[Dataset entries]
_ _ _ _ _

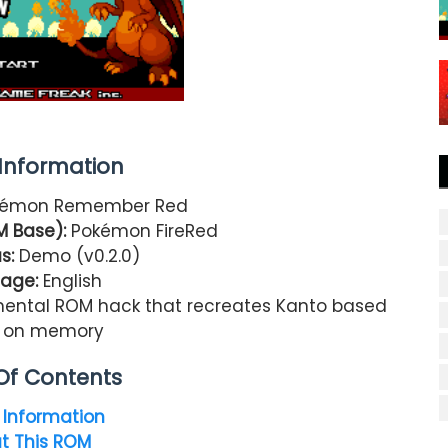
nformation
émon Remember Red
 Base):
Pokémon FireRed
s:
Demo (v0.2.0)
age:
English
imental ROM hack that recreates Kanto based
y on memory
Of Contents
Information
t This ROM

_ _ _ _ _

Copy every record exactly; no pictures.

Your solution.
nformation
émon Remember Red
 Base):
Pokémon FireRed
s:
Demo (v0.2.0)
age:
English
imental ROM hack that recreates Kanto based
y on memory
Of Contents
Information
t This ROM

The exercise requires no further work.